Zarówno wierni, jak i katoliccy duchowni, byli zaskoczeni tak powszechną, globalną reakcją świata na śmierć papieża Jana Pawła II - pisze \"Guardian\". Katolicki komentator dziennika, David Lodge zastrzega jednak, że choć Jan Paweł II był religijnym przywódcą olbrzymiego historycznego i duchowego formatu, to był także papieżem kontrowersyjnym. Raczej podsycał niż łagodził różnice poglądów w obecnym Kościele katolickim, któremu przewodniczył w sytuacji dramatycznego spadku liczebności, przede wszystkim księży i zakonnic.

Wielu uczestników pogrzebu Jana Pawła II powtarzało, że przybyli do Watykanu, by spłacić choć część długu - napisał w relacji z Watykanu \"The Times\". Karol Wojtyła był najczęściej podróżującym papieżem w historii; widziało go osobiście więcej osób niż kogokolwiek innego na świecie.

Z miasta, z kraju, ze wszystkich kontynentów, ale przede wszystkim z Polski, napłynęli pielgrzymi olbrzymimi chmarami, całymi setkami tysięcy. Śpiewając, machając szalikami, powiewając flagami, żałobnicy wyglądali czasami i brzmieli jak wyjątkowo dobrze wychowani kibice piłkarscy. Ale dla nich, była to prawdziwa pielgrzymka - napisał dzisiejszym wydaniu londyński dziennik.

W życiu Jan Paweł II był pod względem politycznym najbardziej konsekwentnym papieżem od wielu stuleci – pisze \"The Times\". Jego obrona osób prześladowanych w jego własnym kraju i w innych miejscach przyczyniła się do obalenia komunizmu w Europie. Rozumiał on także, jak znaczną ziemską władzę może mieć w krajach demokratycznych przywódca miliarda katolików - przypomina gazeta.

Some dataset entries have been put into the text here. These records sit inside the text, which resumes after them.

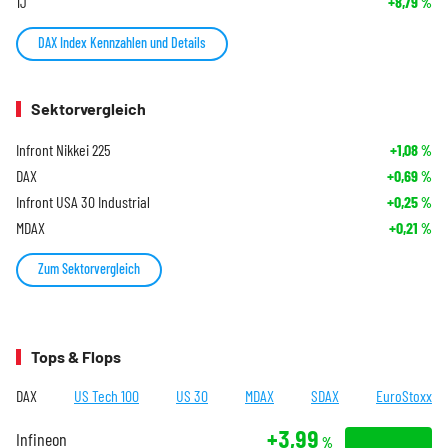
1J
+8,79
%
DAX Index Kennzahlen und Details
Sektorvergleich
Infront Nikkei 225
+1,08
%
DAX
+0,69
%
Infront USA 30 Industrial
+0,25
%
MDAX
+0,21
%
Zum Sektorvergleich
Tops & Flops
DAX
US Tech 100
US 30
MDAX
SDAX
EuroStoxx
+3,99
Infineon
%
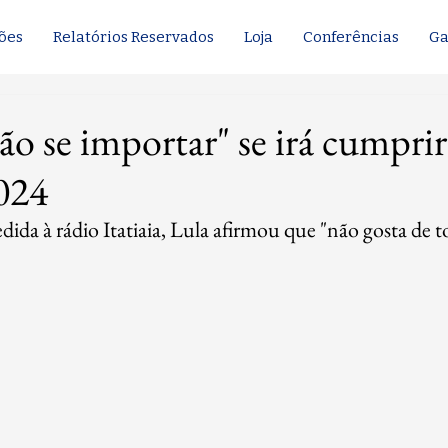
ões
Relatórios Reservados
Loja
Conferências
Ga
ão se importar" se irá cumpri
2024
ida à rádio Itatiaia, Lula afirmou que "não gosta de t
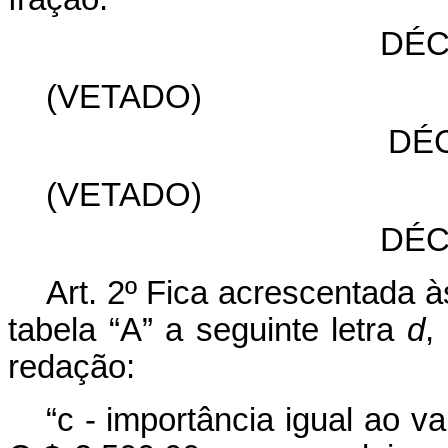
DÉC
(VETADO)
DÉ
(VETADO)
DÉC
Art. 2º Fica acrescentada 
tabela “A” a seguinte letra
d
,
redação:
“c - importância igual ao va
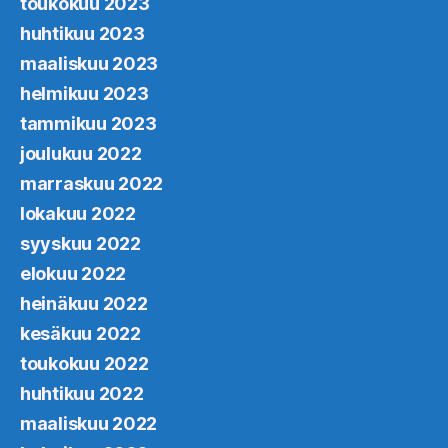
toukokuu 2023
huhtikuu 2023
maaliskuu 2023
helmikuu 2023
tammikuu 2023
joulukuu 2022
marraskuu 2022
lokakuu 2022
syyskuu 2022
elokuu 2022
heinäkuu 2022
kesäkuu 2022
toukokuu 2022
huhtikuu 2022
maaliskuu 2022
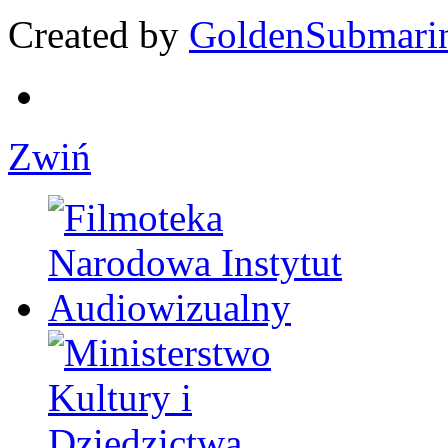
Created by
GoldenSubmari
Zwiń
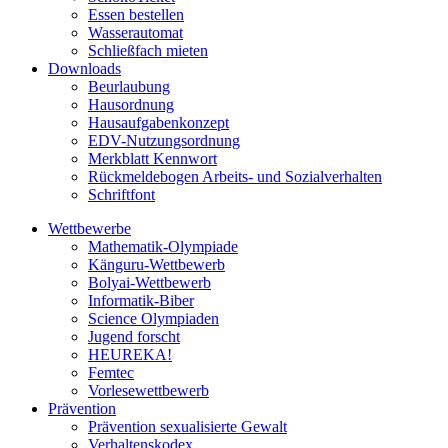
Essen bestellen
Wasserautomat
Schließfach mieten
Downloads
Beurlaubung
Hausordnung
Hausaufgabenkonzept
EDV-Nutzungsordnung
Merkblatt Kennwort
Rückmeldebogen Arbeits- und Sozialverhalten
Schriftfont
Wettbewerbe
Mathematik-Olympiade
Känguru-Wettbewerb
Bolyai-Wettbewerb
Informatik-Biber
Science Olympiaden
Jugend forscht
HEUREKA!
Femtec
Vorlesewettbewerb
Prävention
Prävention sexualisierte Gewalt
Verhaltenskodex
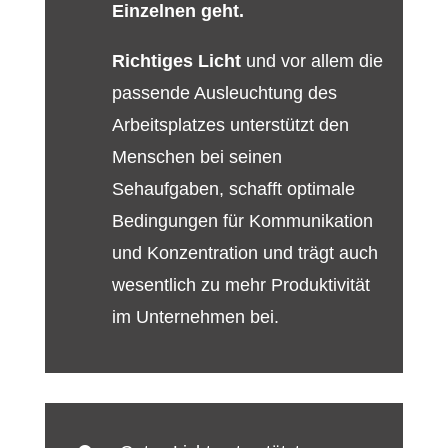
Einzelnen geht.
Richtiges Licht
und vor allem die
passende Ausleuchtung des
Arbeitsplatzes unterstützt den
Menschen bei seinen
Sehaufgaben, schafft optimale
Bedingungen für Kommunikation
und Konzentration und trägt auch
wesentlich zu mehr Produktivität
im Unternehmen bei.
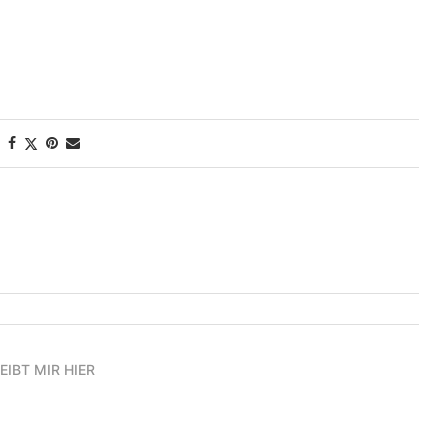
EIBT MIR HIER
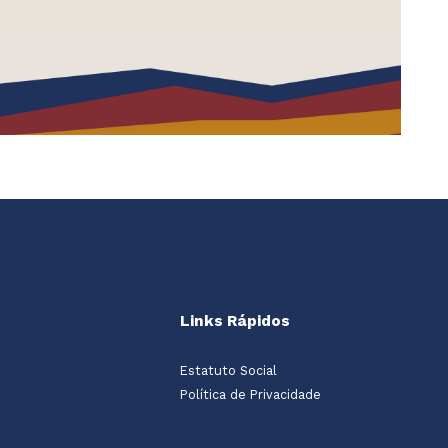
Links Rápidos
Estatuto Social
Política de Privacidade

Pisząc o wielkim spotkaniu polityków z różnych krajów i różnych, często nawet wrogich orientacji, a także przywódców najróżniejszych wiar i religii, do jakiego doszło podczas pogrzebu, dziennik pisze, że w chwili śmierci Jana Pawła II ten mariaż polityki i duchowości stał się jeszcze bardziej widoczny niż kiedykolwiek.